Content uploaded by Khaled Elleithy
Author content
All content in this area was uploaded by Khaled Elleithy
Content may be subject to copyright.
Content uploaded by Khaled Elleithy
Author content
All content in this area was uploaded by Khaled Elleithy
Content may be subject to copyright.
Content uploaded by Khaled Elleithy
Author content
All content in this area was uploaded by Khaled Elleithy
Content may be subject to copyright.
A GVT Based Algorithm for Butterfly Barrier in
Parallel and Distributed Systems
Syed S. Rizvi, Shalini Potham, and Khaled M. Elleithy
Computer Science Department, University of Bridgeport, Bridgeport, CT 06601 USA
{srizvi, spotham, elleithy}@bridgeport.edu
Abstract-Mattern’s GVT algorithm is a time management algorithm
that helps achieve the synchronization in parallel and distributed
systems.

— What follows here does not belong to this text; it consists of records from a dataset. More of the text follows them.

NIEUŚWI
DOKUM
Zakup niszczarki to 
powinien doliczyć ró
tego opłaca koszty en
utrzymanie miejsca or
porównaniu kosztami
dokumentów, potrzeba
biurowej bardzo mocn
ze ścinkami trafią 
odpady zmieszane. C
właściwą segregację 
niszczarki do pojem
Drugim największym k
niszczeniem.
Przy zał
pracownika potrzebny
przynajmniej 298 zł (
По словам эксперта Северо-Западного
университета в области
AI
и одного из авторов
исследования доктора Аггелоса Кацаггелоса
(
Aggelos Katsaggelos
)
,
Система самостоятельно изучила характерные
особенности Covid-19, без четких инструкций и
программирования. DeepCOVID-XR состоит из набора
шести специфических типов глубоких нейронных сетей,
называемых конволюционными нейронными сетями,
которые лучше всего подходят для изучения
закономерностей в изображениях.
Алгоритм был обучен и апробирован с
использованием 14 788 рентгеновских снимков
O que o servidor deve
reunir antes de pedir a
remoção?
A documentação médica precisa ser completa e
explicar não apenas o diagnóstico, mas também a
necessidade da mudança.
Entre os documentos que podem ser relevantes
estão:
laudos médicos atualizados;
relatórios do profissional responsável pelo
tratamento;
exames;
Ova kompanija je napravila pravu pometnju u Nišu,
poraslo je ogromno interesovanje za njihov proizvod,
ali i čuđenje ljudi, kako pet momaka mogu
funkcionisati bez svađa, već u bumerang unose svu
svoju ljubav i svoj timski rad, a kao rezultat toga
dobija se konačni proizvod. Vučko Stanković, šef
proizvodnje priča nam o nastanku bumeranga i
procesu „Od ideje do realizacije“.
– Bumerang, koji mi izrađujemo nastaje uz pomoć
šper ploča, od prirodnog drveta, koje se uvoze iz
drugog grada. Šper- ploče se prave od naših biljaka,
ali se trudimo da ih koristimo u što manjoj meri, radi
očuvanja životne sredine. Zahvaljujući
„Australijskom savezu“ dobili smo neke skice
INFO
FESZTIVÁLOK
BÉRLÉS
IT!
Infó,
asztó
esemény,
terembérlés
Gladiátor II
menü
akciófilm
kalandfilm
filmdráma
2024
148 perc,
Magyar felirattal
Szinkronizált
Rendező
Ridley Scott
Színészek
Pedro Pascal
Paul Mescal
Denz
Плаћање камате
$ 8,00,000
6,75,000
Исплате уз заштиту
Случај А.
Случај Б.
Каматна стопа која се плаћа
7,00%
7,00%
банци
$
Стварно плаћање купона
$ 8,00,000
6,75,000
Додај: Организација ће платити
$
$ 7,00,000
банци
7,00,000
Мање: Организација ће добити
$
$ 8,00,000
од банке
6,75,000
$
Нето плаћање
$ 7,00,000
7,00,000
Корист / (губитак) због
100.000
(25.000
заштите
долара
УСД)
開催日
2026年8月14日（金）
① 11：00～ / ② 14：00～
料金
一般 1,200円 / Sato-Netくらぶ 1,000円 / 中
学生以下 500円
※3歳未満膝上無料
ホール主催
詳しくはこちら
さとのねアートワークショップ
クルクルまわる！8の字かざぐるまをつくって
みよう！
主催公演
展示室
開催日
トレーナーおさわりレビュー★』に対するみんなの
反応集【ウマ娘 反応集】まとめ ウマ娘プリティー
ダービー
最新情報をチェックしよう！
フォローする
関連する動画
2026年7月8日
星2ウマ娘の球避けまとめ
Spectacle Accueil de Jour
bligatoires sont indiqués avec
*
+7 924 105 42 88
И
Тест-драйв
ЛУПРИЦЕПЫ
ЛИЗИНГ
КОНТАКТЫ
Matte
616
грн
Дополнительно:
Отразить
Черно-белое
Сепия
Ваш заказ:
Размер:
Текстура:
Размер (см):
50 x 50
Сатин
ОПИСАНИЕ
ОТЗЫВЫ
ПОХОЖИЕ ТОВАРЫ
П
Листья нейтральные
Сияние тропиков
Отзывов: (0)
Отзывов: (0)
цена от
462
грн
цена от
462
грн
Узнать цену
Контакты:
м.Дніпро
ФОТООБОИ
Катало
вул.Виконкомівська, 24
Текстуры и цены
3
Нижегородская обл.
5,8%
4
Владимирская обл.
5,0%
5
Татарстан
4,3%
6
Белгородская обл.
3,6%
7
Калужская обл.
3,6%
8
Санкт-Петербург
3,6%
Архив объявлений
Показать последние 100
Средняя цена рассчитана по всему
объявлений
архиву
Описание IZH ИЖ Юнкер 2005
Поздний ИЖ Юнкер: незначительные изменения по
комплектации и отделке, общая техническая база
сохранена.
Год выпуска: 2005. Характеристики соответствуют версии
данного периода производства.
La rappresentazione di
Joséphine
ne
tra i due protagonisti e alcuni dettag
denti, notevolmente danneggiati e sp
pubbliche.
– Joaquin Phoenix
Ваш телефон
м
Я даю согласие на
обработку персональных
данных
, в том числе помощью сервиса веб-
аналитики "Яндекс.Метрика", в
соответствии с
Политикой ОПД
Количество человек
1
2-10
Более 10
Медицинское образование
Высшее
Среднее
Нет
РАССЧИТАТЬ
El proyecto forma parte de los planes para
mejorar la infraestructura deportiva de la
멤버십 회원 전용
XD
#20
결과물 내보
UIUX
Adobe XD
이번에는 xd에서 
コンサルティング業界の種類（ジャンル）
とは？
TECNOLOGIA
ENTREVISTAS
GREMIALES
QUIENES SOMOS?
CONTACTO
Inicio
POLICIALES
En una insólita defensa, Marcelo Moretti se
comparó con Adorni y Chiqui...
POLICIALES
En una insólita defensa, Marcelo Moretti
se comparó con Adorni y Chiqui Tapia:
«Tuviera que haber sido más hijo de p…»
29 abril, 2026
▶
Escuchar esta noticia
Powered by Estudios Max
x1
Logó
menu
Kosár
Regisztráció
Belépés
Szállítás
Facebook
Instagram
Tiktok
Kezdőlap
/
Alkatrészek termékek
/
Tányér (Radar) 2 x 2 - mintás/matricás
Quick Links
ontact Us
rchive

This algorithm uses ring structure to establish cuts C1 and
C2 to calculate the GVT. The latency of calculating the GVT is vital
in parallel/distributed systems which is extremely high if calculated
using this algorithm. However, using synchronous barriers with the
Matterns algorithm can help improving the GVT computation
process by minimizing the GVT latency. In this paper, we
incorporate the butterfly barrier to employ two cuts C1 and C2 and
obtain the resultant GVT at an affordable latency. Our analysis
shows that the proposed GVT computation algorithm significantly
improves the overall performance in terms of memory saving and
latency.
Keywords-Time management algorithm, latency, butterfly barrier
I. INTRODUCTION
A parallel and distributed system is an environment where a
huge single task is being divided into several sub-tasks and
each terminal getting a sub-task to execute. The main problem
that is being faced here is the synchronization. All the
processes need to be synchronized as the main aim of
distributed system is that the final output after execution of
entire task should be exactly the same as that of the output
attained when the same task is executed sequentially on a
single machine.
Mattern’s GVT algorithm helps keep all the processes in
synchronization by finding the minimum of time stamps of all
the messages at a point. It also makes sure that there are no
transient messages in the process of execution as it waits for
the processes to receive all the messages that are destined for it.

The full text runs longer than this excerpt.